Median overall survival was not reached in either group, and no statistical difference in risk of death was observed between the treatment groups. Notably, 77% of patients treated with ruxolitinib and 75% of those treated with BAT survived for 3 years.

• Patients who crossed over to ruxolitinib after inadequate response to BAT achieved:
  • Overall response rate (95% CI): 50.0% (37.8, 62.2)
    • Complete response (CR): 5.7%; partial response (PR): 44.3%
  • Best overall response (95% CI): 81.4% (70.3, 89.7)
    • CR:7.1%; PR:74.3%

Safety results (full analysis set)¹

Most patients treated during the main treatment period experienced ≥1 adverse event (AE). Generally, AE rates were higher in patients treated with ruxolitinib vs those treated with BAT (Figure 1), with no new safety signals observed.

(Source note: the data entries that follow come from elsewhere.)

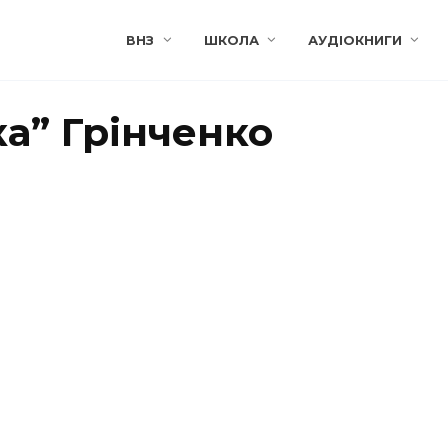
ВНЗ
ШКОЛА
АУДІОКНИГИ
ка” Грінченко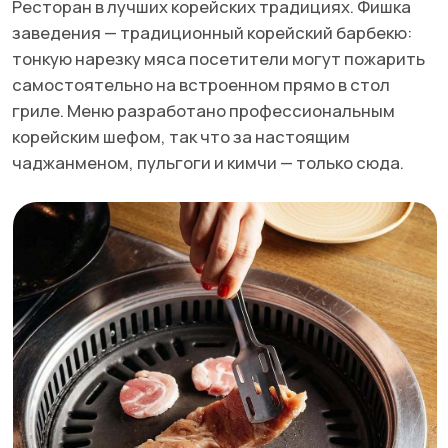
сковороде с выемками. Процесс приготовления
занимательный, а само блюдо нежное и вкусное.
Пока ждете заказ, можно полистать мангу. Кроме
того, кафе часто проводят ивенты и делают меню,
связанные со аниме-тайтлами.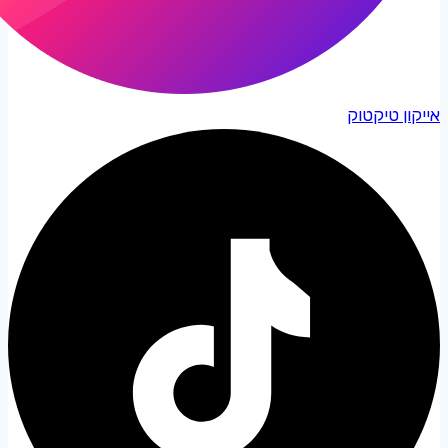
אייקון טיקטוק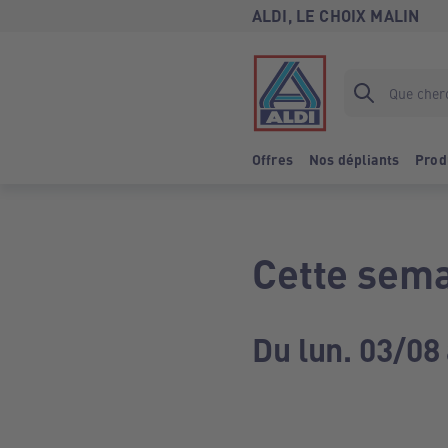
ALDI, LE CHOIX MALIN
Offres
Nos dépliants
Prod
Cette sema
Du lun. 03/08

AEs leading to treatment discontinuation were reported in 24.2% and 11.% of patients in the ruxolitinib and BAT treatment arms, respectively.

Anemia was the most common any-grade (ruxolitinib: 33.9%, BAT: 15.8%) and Grade ≥3 (ruxolitinib: 17.6%, BAT: 9.5%) AE across all groups. Anemia (24.2%; Grade ≥3, 10.3%) and thrombocytopenia (3.8%) were the most common ruxolitinib and BAT treatment-related AEs, respectively.

Pneumonia was the most common serious AE (all groups) and AE leading to treatment discontinuation (ruxolitinib group only). On-treatment deaths were largely due to cGvHD (ruxolitinib: 55.6%, BAT 50.0%).

AE, adverse event; BAT, best available treatment; SAE, serious adverse event.
*Data from Zeiser.¹

Conclusion

After 3 years of treatment or follow-up in REACH3, ruxolitinib showed longer FFS and higher DOR compared with BAT, indicating that cGvHD was more manageable with ruxolitinib treatment. Patients who crossed over to ruxolitinib from BAT were still able to achieve high response rates, in line with patients randomized to ruxolitinib. Ruxolitinib was shown to be well tolerated with no new safety signals recorded. Overall, the long-term control of cGvHD and tolerability of ruxolitinib was demonstrated in this patient group.